Task statement: Starting at the line that holds "related to personalization." and stopping at the line that holds "user protection.", restate the records below word for word, with both of those lines included.

Data listing:
____
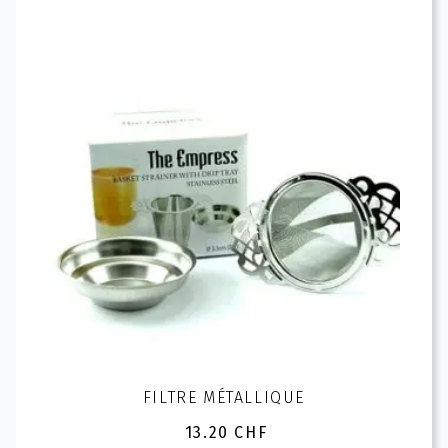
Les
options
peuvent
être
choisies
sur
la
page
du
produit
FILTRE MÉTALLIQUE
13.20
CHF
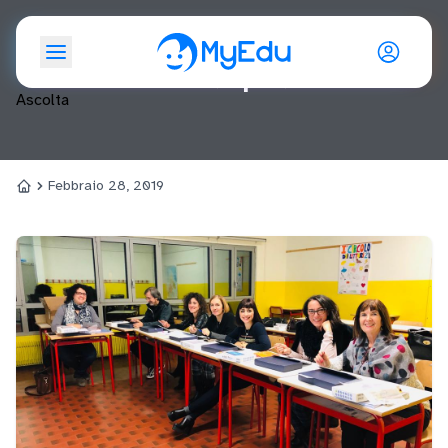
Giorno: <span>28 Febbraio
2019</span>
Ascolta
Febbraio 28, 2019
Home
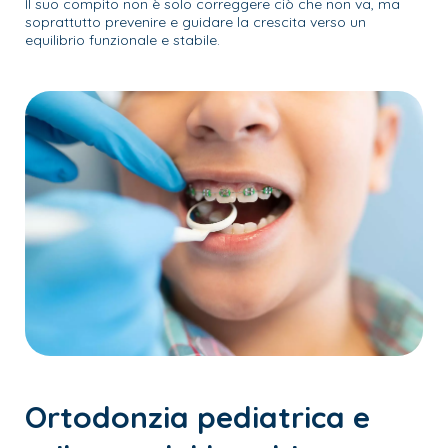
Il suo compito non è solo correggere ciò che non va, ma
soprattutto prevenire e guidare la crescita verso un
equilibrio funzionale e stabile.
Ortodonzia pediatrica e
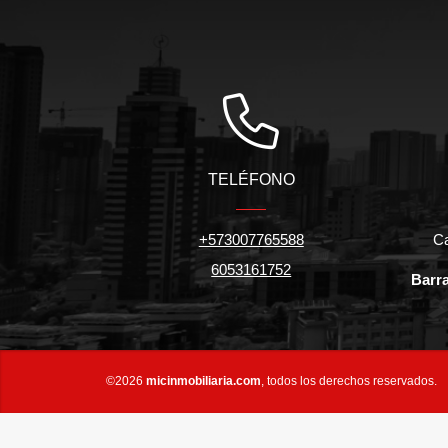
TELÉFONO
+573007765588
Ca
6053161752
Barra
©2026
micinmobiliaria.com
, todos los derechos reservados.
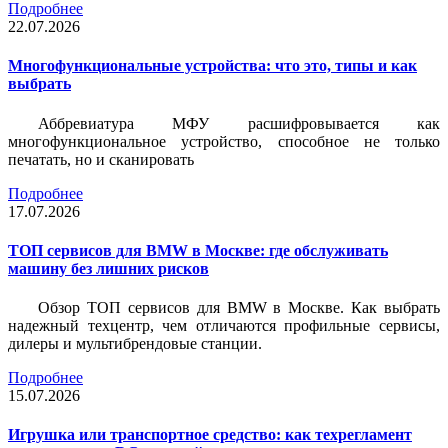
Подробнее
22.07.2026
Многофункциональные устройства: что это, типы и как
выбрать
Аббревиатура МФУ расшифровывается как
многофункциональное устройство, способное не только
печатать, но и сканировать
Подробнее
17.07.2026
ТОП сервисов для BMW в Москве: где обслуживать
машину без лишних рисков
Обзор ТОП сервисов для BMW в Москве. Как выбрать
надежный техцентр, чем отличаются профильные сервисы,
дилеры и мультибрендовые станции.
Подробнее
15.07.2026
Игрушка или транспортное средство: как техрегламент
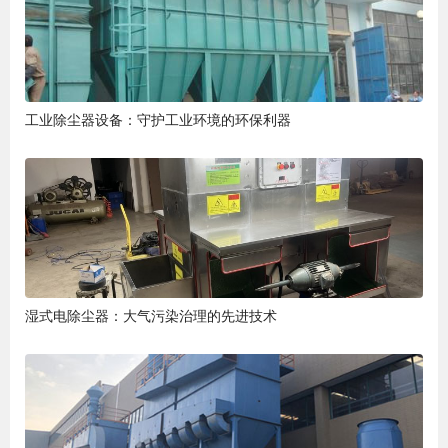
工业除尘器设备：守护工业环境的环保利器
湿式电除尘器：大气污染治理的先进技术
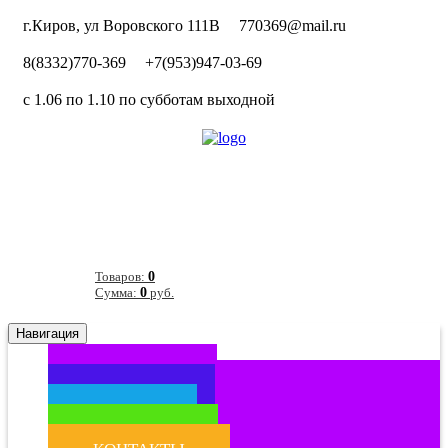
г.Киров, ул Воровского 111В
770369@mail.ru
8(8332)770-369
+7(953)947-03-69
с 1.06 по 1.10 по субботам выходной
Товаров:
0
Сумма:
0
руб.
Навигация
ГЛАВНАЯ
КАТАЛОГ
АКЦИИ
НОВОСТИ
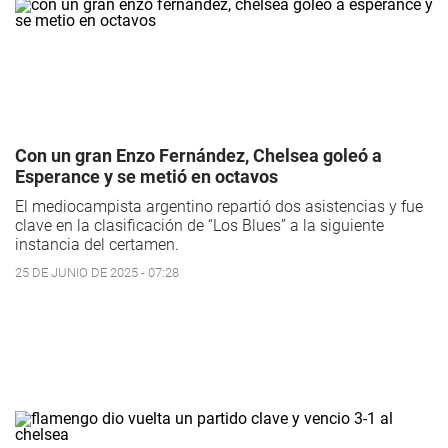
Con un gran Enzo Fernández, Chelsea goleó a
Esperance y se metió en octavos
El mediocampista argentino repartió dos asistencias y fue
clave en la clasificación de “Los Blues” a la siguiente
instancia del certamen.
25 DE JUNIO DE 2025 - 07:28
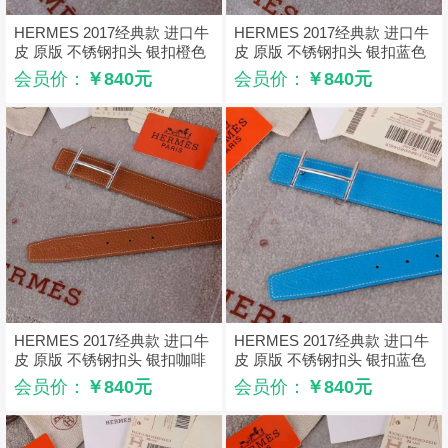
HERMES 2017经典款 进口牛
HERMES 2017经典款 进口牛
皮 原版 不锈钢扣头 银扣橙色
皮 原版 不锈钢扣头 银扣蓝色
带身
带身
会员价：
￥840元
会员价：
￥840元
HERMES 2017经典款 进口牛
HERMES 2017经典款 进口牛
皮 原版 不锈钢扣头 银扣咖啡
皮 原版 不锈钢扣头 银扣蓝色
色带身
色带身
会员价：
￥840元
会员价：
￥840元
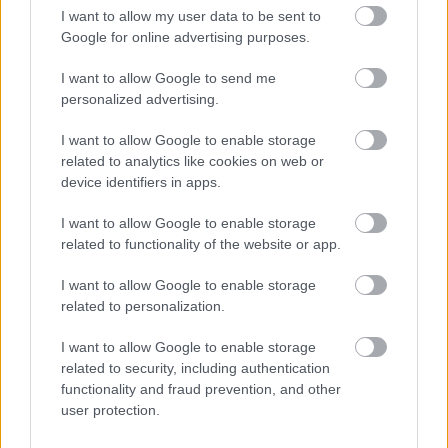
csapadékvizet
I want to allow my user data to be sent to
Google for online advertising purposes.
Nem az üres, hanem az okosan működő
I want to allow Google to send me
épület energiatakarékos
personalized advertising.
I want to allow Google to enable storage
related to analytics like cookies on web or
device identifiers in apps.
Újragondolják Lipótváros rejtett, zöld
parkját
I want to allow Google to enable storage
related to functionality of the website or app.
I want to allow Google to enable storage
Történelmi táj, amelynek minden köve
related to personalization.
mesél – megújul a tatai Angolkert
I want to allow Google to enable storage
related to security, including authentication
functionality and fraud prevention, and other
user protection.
____
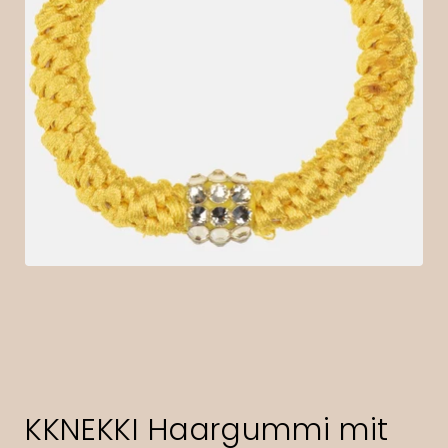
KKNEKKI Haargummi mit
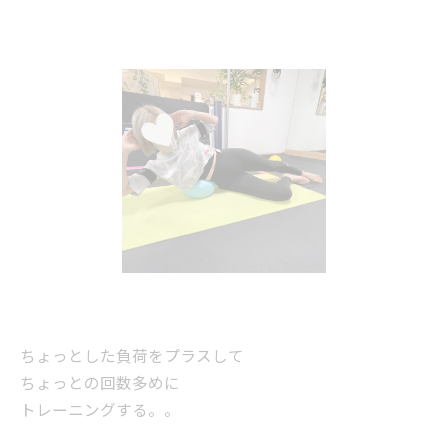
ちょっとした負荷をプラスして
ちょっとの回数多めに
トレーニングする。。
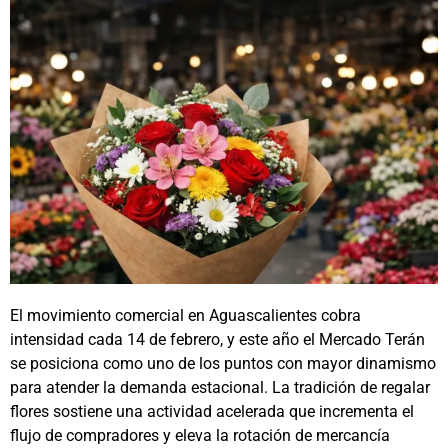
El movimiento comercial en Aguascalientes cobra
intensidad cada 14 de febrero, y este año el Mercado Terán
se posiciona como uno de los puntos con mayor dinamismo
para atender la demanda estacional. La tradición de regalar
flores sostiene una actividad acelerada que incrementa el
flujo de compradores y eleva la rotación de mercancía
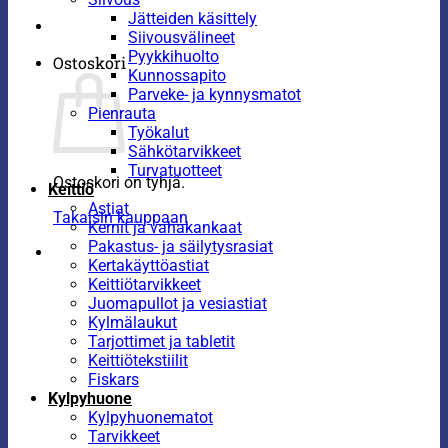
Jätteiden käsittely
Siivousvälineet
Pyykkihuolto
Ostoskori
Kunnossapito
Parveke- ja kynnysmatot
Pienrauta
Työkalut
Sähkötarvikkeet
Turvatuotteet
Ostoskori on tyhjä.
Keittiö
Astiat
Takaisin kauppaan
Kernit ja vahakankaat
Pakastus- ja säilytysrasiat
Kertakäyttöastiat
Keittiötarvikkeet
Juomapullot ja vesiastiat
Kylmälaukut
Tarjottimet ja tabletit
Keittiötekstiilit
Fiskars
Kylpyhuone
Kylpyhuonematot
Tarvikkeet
____
Task output:
related to personalization.
mesél – megújul a tatai Angolkert
I want to allow Google to enable storage
related to security, including authentication
functionality and fraud prevention, and other
user protection.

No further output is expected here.